Teaching life’s lessons

“Ray was always a generous-spirited guy, who was a Sunday school teacher for high school sophomore boys,” Mathis added.

Don Ratzlaff, a lifelong resident who sat under Franz’s tutelage in the early 1970s, said, “I think most of us who came through Ray’s Sunday school class looked forward to ‘Church Visit Sunday.”

Ratzlaff said Franz took their class to a Church of God in Christ, Mennonite, worship service.

“We had had ‘Holdeman’ classmates prior to high school,” Ratzlaff said. “They dressed more conservatively than we did and followed some lifestyle rules we didn’t understand.

“For me, the impact of that visit was that I realized church groups that demonstrated faithfulness differently than we did were being faithful to God as they understood his leading—just like our church was trying to do. It was a mind-broadening experience for me.”

Mathis said Franz also was devoted to singing. He sang in the church choir, was the bass in the MARK IV men’s quartet for more than 60 years, and was a charter member of the Kansas Mennonite Men’s Chorus.

Doing what’s right

“He taught me how to do things the right way,” Mathis said. “When I think about all the young men and women who worked for him, and the decades of those having their first real job working for Ray—there must have been dozens of us.

“It was kind of our first training in being an adult worker, and it was at the hands of Ray Franz, whose influences were immeasurable.”

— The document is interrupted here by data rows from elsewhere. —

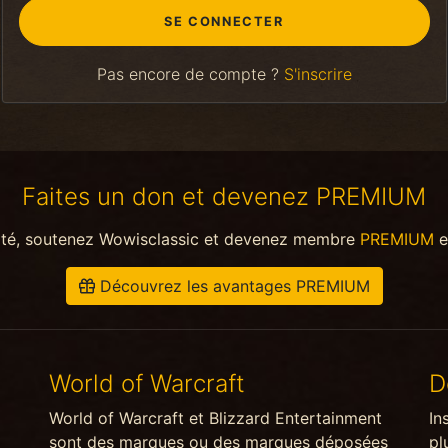
Pas encore de compte ?
S'inscrire
Faites un don et devenez PREMIUM
ité, soutenez Wowisclassic et devenez membre
PREMIUM
e
Découvrez les avantages PREMIUM
World of Warcraft
D
World of Warcraft et Blizzard Entertainment
In
sont des marques ou des marques déposées
pl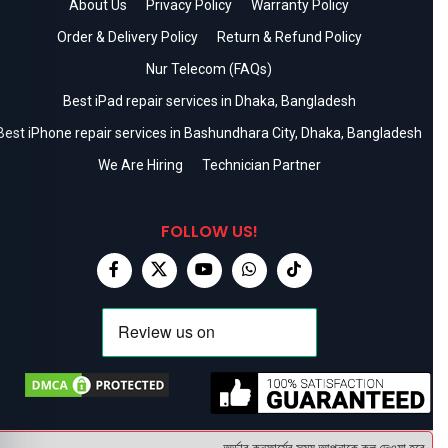
About Us
Privacy Policy
Warranty Policy
Order & Delivery Policy
Return & Refund Policy
Nur Telecom (FAQs)
Best iPad repair services in Dhaka, Bangladesh
Best iPhone repair services in Bashundhara City, Dhaka, Bangladesh
We Are Hiring
Technician Partner
FOLLOW US!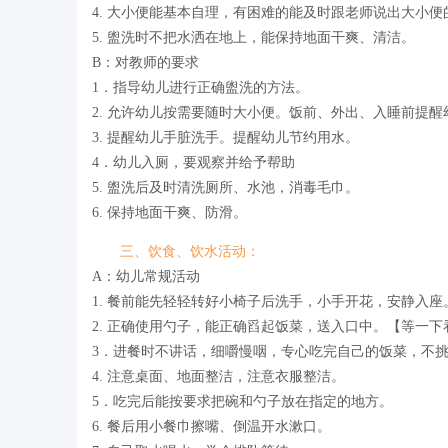
4. 大小便能基本自理，有困难的能及时跟老师说出大小
5. 盥洗时不把水洒在地上，能保持地面干爽、清洁。
B：对教师的要求
1．指导幼儿进行正确盥洗的方法。
2. 允许幼儿按需要随时大小便。饭前、外出、入睡前提
3. 提醒幼儿手脏洗手。提醒幼儿节约用水。
4．幼儿入厕，要观察并给予帮助
5. 盥洗后及时清洗厕所、水池，消毒毛巾。
6. 保持地面干爽、防滑。
三、饮食、饮水活动：
A：幼儿常规活动
1. 餐前能先轻轻转好小椅子后洗手，小手开花，安静入座
2. 正确使用勺子，能正确舀起饭菜，送入口中。【等一
3．进餐时不讲话，细嚼慢咽，专心吃完自己的饭菜，不
4. 注意桌面、地面整洁，注意衣服整洁。
5．吃完后能按要求把碗和勺子放在指定的地方。
6. 餐后用小餐巾擦嘴、倒温开水漱口。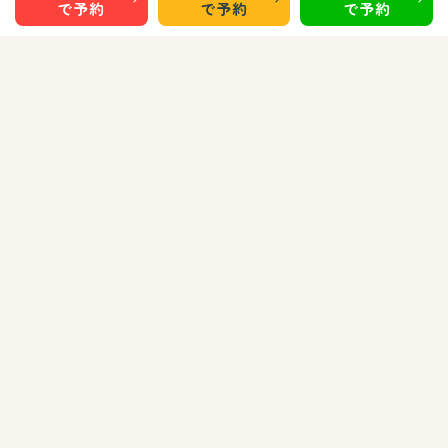
で予約
で予約
で予約
秋田 旭南
秋田 泉
秋田 城東
仙台 長町南
盛岡 上田
盛岡 南大通
お知らせ
お問い合わせ
運営会社
Copyright © 株式会社CV.Embrace All Rights Reserved.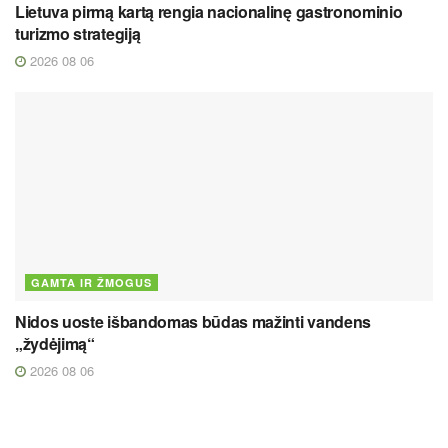
Lietuva pirmą kartą rengia nacionalinę gastronominio
turizmo strategiją
2026 08 06
GAMTA IR ŽMOGUS
Nidos uoste išbandomas būdas mažinti vandens
„žydėjimą“
2026 08 06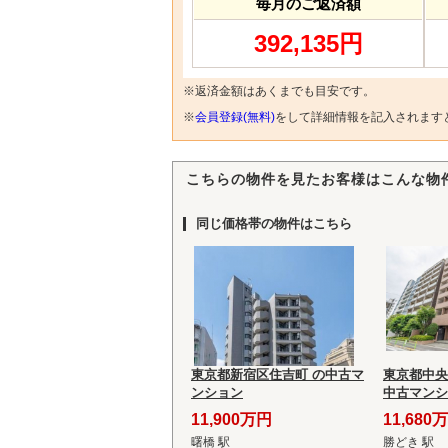
毎月のご返済額
392,135円
※返済金額はあくまでも目安です。
※
会員登録(無料)
をして詳細情報を記入されます
こちらの物件を見たお客様はこんな物
同じ価格帯の物件はこちら
東京都新宿区住吉町 の中古マ
東京都中央
ンション
中古マンシ
11,900万円
11,680
曙橋 駅
勝どき 駅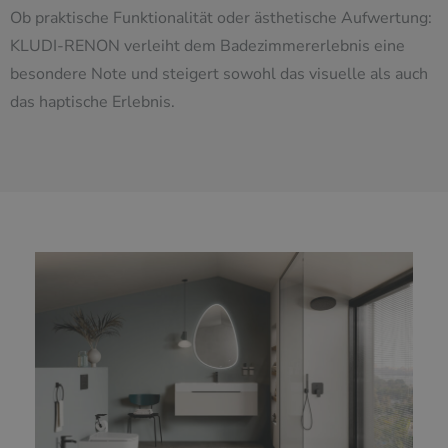
Ob praktische Funktionalität oder ästhetische Aufwertung:
KLUDI-RENON verleiht dem Badezimmererlebnis eine
besondere Note und steigert sowohl das visuelle als auch
das haptische Erlebnis.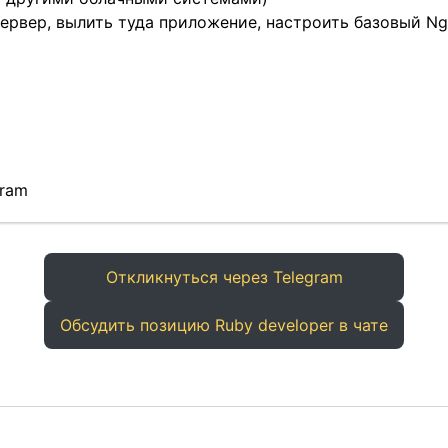
ервер, вылить туда приложение, настроить базовый Ngin
gram
Откликнуться через Telegram
Обсудить позицию Ruby developer в чате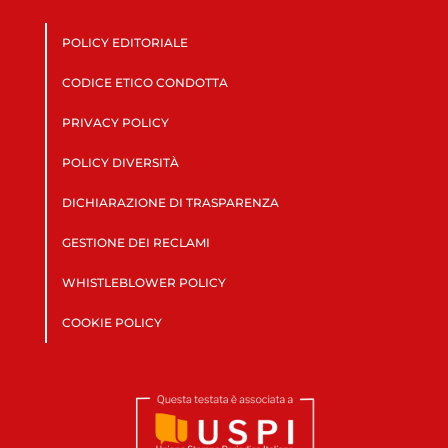
POLICY EDITORIALE
CODICE ETICO CONDOTTA
PRIVACY POLICY
POLICY DIVERSITÀ
DICHIARAZIONE DI TRASPARENZA
GESTIONE DEI RECLAMI
WHISTLEBLOWER POLICY
COOKIE POLICY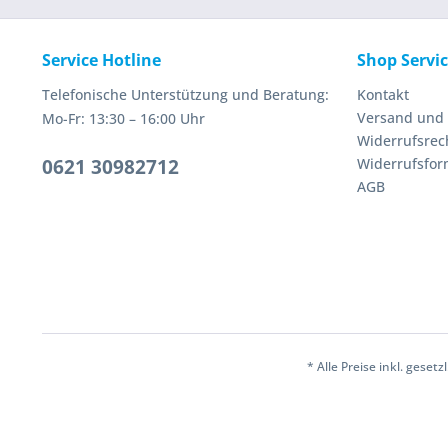
Service Hotline
Shop Servi
Telefonische Unterstützung und Beratung:
Kontakt
Versand und
Mo-Fr: 13:30 – 16:00 Uhr
Widerrufsrec
0621 30982712
Widerrufsfor
AGB
* Alle Preise inkl. geset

Klaassen added: “I really appreciated his sense of humor, and I know for sure he will be missed.”

Sausage maker

Dale Franz said his father was the person who made “Dale’s Sausage.”

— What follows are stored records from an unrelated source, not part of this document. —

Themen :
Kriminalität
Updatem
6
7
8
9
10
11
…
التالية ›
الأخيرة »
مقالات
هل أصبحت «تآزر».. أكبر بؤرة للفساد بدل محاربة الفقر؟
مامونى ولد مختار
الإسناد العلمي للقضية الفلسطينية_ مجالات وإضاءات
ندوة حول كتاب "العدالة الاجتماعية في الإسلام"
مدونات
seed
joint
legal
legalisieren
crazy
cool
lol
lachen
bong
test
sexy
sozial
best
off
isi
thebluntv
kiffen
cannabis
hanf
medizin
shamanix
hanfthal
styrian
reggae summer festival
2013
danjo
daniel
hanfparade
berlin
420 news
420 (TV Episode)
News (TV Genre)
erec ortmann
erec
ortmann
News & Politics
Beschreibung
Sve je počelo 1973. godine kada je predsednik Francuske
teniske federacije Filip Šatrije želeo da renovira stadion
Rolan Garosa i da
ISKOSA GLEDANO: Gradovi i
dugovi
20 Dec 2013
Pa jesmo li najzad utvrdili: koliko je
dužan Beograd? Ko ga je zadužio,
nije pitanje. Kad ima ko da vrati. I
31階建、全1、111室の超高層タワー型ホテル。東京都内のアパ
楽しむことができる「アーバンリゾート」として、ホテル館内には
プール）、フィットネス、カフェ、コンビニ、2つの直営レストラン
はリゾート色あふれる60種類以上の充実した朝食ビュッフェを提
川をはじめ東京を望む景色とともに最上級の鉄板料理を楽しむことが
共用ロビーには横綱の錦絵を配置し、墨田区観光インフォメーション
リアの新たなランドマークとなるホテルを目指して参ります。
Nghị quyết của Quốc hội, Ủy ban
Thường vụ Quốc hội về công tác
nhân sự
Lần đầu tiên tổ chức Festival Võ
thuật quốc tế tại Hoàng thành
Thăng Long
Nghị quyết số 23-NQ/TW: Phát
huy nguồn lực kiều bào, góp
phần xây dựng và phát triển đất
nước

Mathis said that signature smoked sausage is something that will always be remembered.

“Whenever I’ve met people who have heard of Hillsboro, there are two things they bring up: the Arts and Crafts Fair and Hillsboro sausage,” he said.

In a small town, a grocery store is an essential service for everyone, but Ray Franz didn’t stop there.

Pat Bartel remembers Ray Franz as a pillar of the Hillsboro community.

He completed his service April 29. He was 87.